### WORK TO BE COMPLETED
Starting with the line below that holds "in Spring All in 1" and stopping after the line that holds "Máte cit a sklony k úklidům?", transcribe the lines exactly, leaving out all pictures.

*-*-*

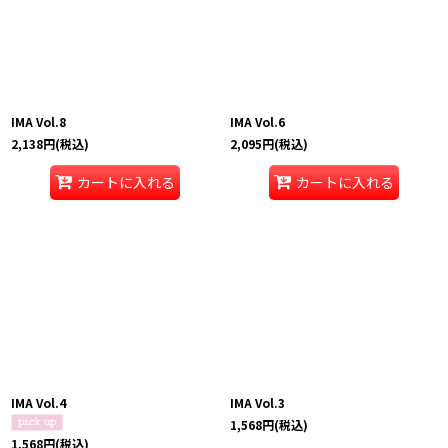
IMA Vol.8
IMA Vol.6
2,138
円
(税込)
2,095
円
(税込)
カートに入れる
カートに入れる
IMA Vol.4
IMA Vol.3
1,568
円
(税込)
1,568
円
(税込)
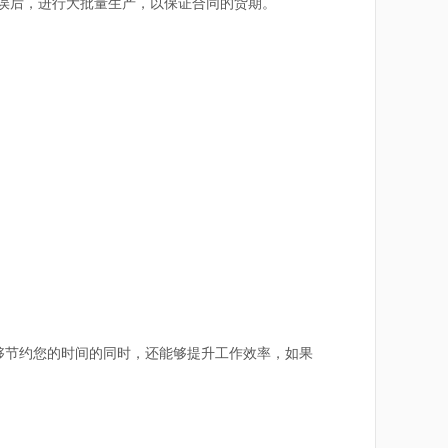
误后，进行大批量生产，以保证合同的货期。
节约您的时间的同时，还能够提升工作效率，如果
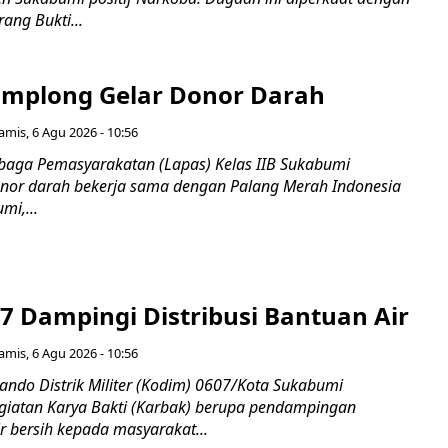
ang Bukti...
mplong Gelar Donor Darah
amis, 6 Agu 2026 - 10:56
aga Pemasyarakatan (Lapas) Kelas IIB Sukabumi
nor darah bekerja sama dengan Palang Merah Indonesia
mi,...
7 Dampingi Distribusi Bantuan Air
amis, 6 Agu 2026 - 10:56
do Distrik Militer (Kodim) 0607/Kota Sukabumi
iatan Karya Bakti (Karbak) berupa pendampingan
ir bersih kepada masyarakat...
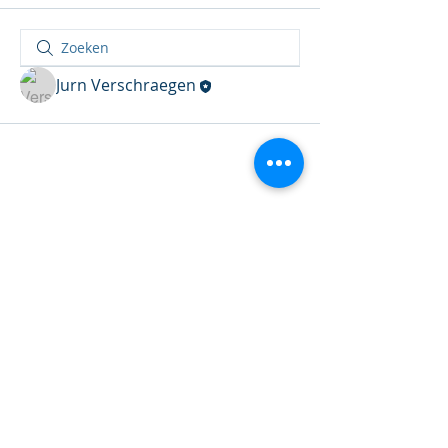
Jurn Verschraegen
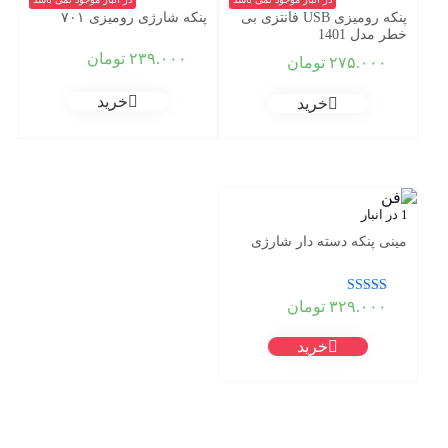
پنکه رومیزی USB فانتزی بی
پنکه شارژی رومیزی ۷۰۱
خطر مدل 1401
۲۳۹.۰۰۰
تومان
۲۷۵.۰۰۰
تومان
خرید
خرید
1 در انبار
مینی پنکه دسته دار شارژی
نمره
۳۲۹.۰۰۰
تومان
5.00
از 5
خرید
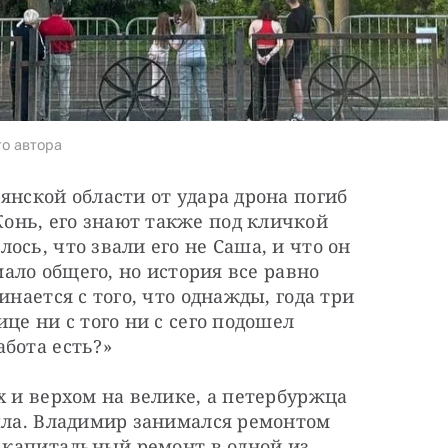
то автора
янской области от удара дрона погиб 
нь, его знают также под кличкой 
сь, что звали его не Саша, и что он 
мало общего, но история все равно 
нается с того, что однажды, года три 
це ни с того ни с сего подошел 
бота есть?»
х и верхом на велике, а петербуржца 
ыла. Владимир занимался ремонтом 
л капитальный ремонт в одной из 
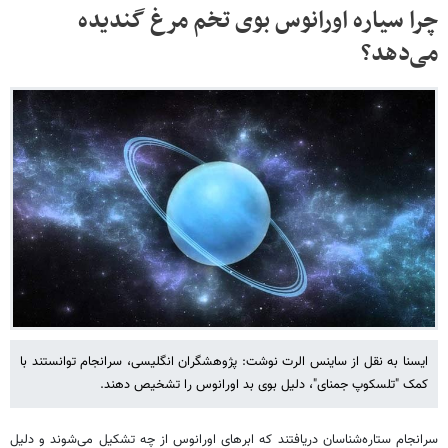
چرا سیاره اورانوس بوی تخم مرغ گندیده
می‌دهد؟
ایسنا به نقل از ساینس الرت نوشت: پژوهشگران انگلیسی، سرانجام توانستند با
کمک "تلسکوپ جمنای"، دلیل بوی بد اورانوس را تشخیص دهند.
سرانجام ستاره‌شناسان دریافتند که ابرهای اورانوس از چه تشکیل می‌شوند و دلیل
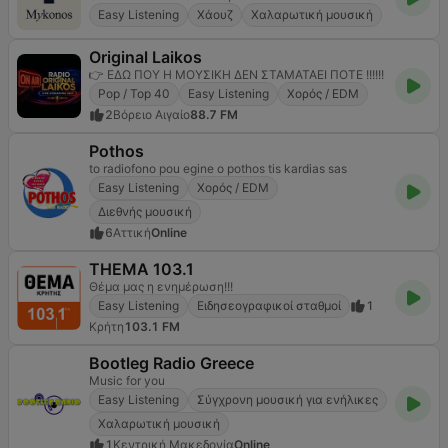
Easy Listening
Χάουζ
Χαλαρωτική μουσική
Original Laikos
👉 ΕΔΩ ΠΟΥ Η ΜΟΥΣΙΚΗ ΔΕΝ ΣΤΑΜΑΤΑΕΙ ΠΟΤΕ !!!!!!
Pop / Top 40
Easy Listening
Χορός / EDM
2
Βόρειο Αιγαίο
88.7 FM
Pothos
to radiofono pou egine o pothos tis kardias sas
Easy Listening
Χορός / EDM
Διεθνής μουσική
6
Αττική
Online
THEMA 103.1
Θέμα μας η ενημέρωση!!!
Easy Listening
Ειδησεογραφικοί σταθμοί
1
Κρήτη
103.1 FM
Bootleg Radio Greece
Music for you
Easy Listening
Σύγχρονη μουσική για ενήλικες
Χαλαρωτική μουσική
1
Κεντρική Μακεδονία
Online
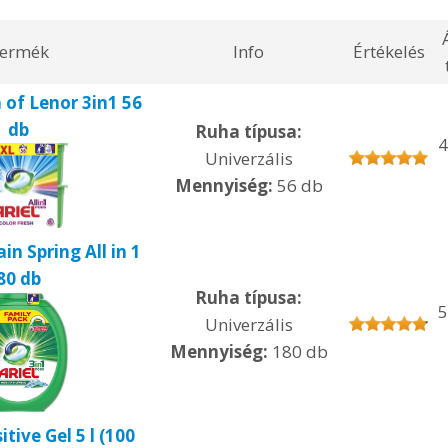
ermék
Info
Értékelés
 of Lenor 3in1 56
db
Ruha típusa:
4
Univerzális
Mennyiség:
56 db
in Spring All in 1
80 db
Ruha típusa:
5
Univerzális
Mennyiség:
180 db
tive Gel 5 l (100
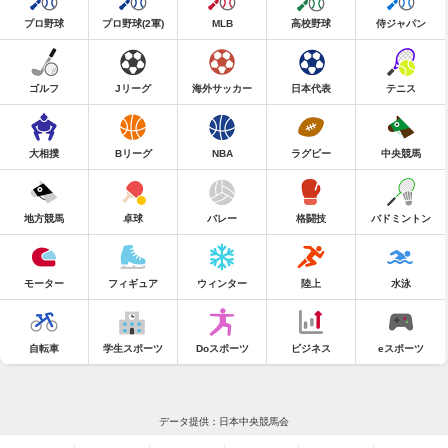
プロ野球
プロ野球(2軍)
MLB
高校野球
侍ジャパン
ゴルフ
Jリーグ
海外サッカー
日本代表
テニス
大相撲
Bリーグ
NBA
ラグビー
中央競馬
地方競馬
卓球
バレー
格闘技
バドミントン
モーター
フィギュア
ウィンター
陸上
水泳
自転車
学生スポーツ
Doスポーツ
ビジネス
eスポーツ
データ提供：日本中央競馬会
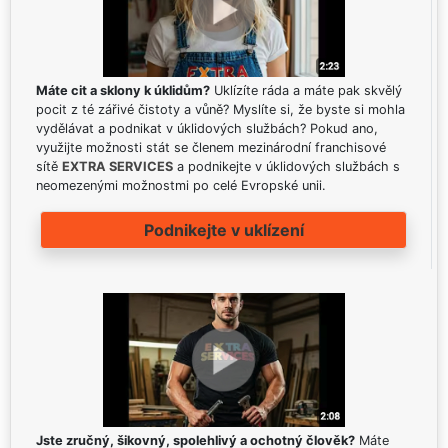
Máte cit a sklony k úklidům?
Uklízíte ráda a máte pak skvělý
pocit z té zářivé čistoty a vůně? Myslíte si, že byste si mohla
vydělávat a podnikat v úklidových službách? Pokud ano,
využijte možnosti stát se členem mezinárodní franchisové
sítě
EXTRA SERVICES
a podnikejte v úklidových službách s
neomezenými možnostmi po celé Evropské unii.
Podnikejte v uklízení
Jste zručný, šikovný, spolehlivý a ochotný člověk?
Máte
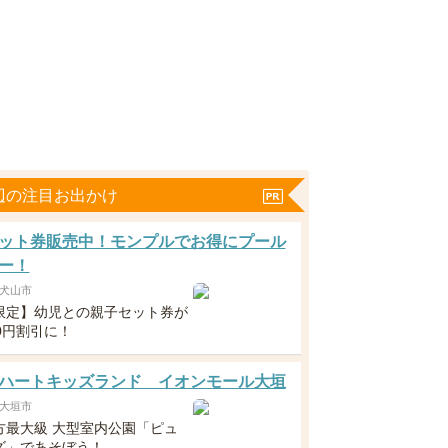
辺の注目お出かけ
ット券販売中！モンプルでお得にプール
ー！
犬山市
限定】幼児との親子セット券が
0円割引に！
ハートキッズランド イオンモール大垣
大垣市
方最大級 大型室内公園「ピュ
ズ」であそぼう！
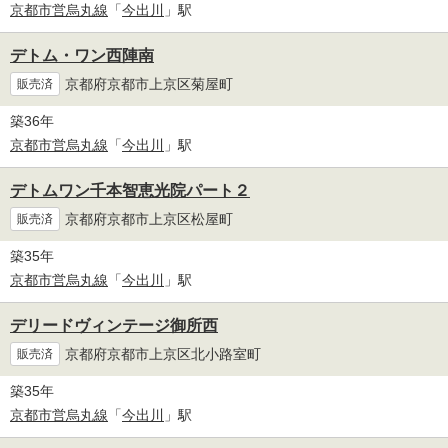
京都市営烏丸線
「
今出川
」駅
デトム・ワン西陣南
京都府京都市上京区菊屋町
販売済
築36年
京都市営烏丸線
「
今出川
」駅
デトムワン千本智恵光院パート２
京都府京都市上京区松屋町
販売済
築35年
京都市営烏丸線
「
今出川
」駅
デリードヴィンテージ御所西
京都府京都市上京区北小路室町
販売済
築35年
京都市営烏丸線
「
今出川
」駅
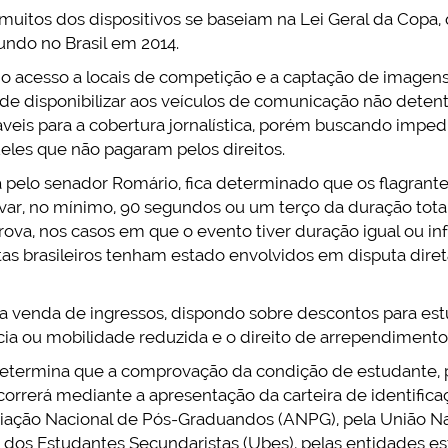
muitos dos dispositivos se baseiam na Lei Geral da Copa, 
ndo no Brasil em 2014.
 do acesso a locais de competição e a captação de imagens
e disponibilizar aos veículos de comunicação não detent
veis para a cobertura jornalística, porém buscando impe
eles que não pagaram pelos direitos.
elo senador Romário, fica determinado que os flagrant
r, no mínimo, 90 segundos ou um terço da duração total 
 prova, nos casos em que o evento tiver duração igual ou i
etas brasileiros tenham estado envolvidos em disputa dire
a venda de ingressos, dispondo sobre descontos para est
ia ou mobilidade reduzida e o direito de arrependimento
termina que a comprovação da condição de estudante, p
ocorrerá mediante a apresentação da carteira de identific
iação Nacional de Pós-Graduandos (ANPG), pela União Na
ra dos Estudantes Secundaristas (Ubes), pelas entidades e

*-*-*

### WRITTEN ANSWER
in Spring All in 1
80 db
Ruha típusa:
5
Univerzális
Mennyiség:
180 db
tive Gel 5 l (100
プロ野球
プロ野球(2軍)
MLB
高校野球
侍ジャパン
ゴルフ
Jリーグ
海外サッカー
日本代表
テニス
大相撲
Bリーグ
NBA
ラグビー
中央競馬
地方競馬
卓球
バレー
格闘技
バドミントン
モーター
フィギュア
ウィンター
陸上
水泳
自転車
学生スポーツ
Doスポーツ
ビジネス
eスポーツ
データ提供：日本中央競馬会
Máte cit a sklony k úklidům?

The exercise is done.